Сагайдачный пошел дальше по своим делам — я вспомнил, что он был в отпуске, поэтому его появление во дворе в середине дня меня не удивило. А вот Густов увязался за мной и Севой, причем у этих двоих быстро завязался общий разговор, потому что наш водитель недавно дембельнулся из армии, и Петька сразу почувствовал себя старшим товарищем.
— А я, Семеныч, охранником на завод устроился, — сказал он мне, когда они с Севой обсудили разницу службы на Дальнем Востоке и в Афганистане. — На сельхозтехнику.

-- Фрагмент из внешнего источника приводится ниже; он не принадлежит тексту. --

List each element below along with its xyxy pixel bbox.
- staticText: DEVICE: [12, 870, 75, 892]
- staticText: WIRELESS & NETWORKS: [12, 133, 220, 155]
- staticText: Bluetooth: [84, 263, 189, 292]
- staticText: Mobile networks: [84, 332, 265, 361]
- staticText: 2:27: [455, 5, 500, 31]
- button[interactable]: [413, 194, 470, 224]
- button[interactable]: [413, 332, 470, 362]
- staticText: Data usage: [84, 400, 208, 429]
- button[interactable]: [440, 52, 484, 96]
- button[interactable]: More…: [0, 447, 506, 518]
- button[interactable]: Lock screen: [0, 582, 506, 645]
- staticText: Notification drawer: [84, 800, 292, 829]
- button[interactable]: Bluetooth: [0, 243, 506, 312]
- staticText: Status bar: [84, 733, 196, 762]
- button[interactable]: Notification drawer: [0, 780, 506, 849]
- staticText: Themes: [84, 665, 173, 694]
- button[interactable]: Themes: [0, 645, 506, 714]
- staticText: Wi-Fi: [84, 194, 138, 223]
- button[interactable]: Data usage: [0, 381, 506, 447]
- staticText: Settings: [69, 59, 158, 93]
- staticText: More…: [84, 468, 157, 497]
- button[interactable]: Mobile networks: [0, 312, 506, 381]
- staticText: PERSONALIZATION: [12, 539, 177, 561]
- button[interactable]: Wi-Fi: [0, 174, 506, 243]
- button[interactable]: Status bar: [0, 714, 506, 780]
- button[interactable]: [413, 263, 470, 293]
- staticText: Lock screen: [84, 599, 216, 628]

Память Кашеварова снова зашевелилась и выдала мне небольшую историю: Петька Густов, вернувшись из Афганистана, первое время жестоко пил, даже в милицию попадал за дебоширство. Потом опомнился, попытался устроиться токарем, кем работал до армии, но выяснилось, что из-за контузии у него резко снизилась концентрация. Пришлось довольствоваться низкоквалифицированным трудом и оформлять инвалидность. Но Петька не унывал, и это радовало. А в этом непростом доме, где жили летчики вроде Сагайдачного, главреды вроде меня и парторги вроде Громыхиной, он прописался у дедушки, отставного военного, ветерана Великой Отечественной. Вот только что будет дальше? Как Петька переживет девяностые? Пойдет по кривой дорожке, как Загораев? Нет, если я взялся помогать людям, то делать это должен по максимуму. Надо только подумать, что я могу сделать.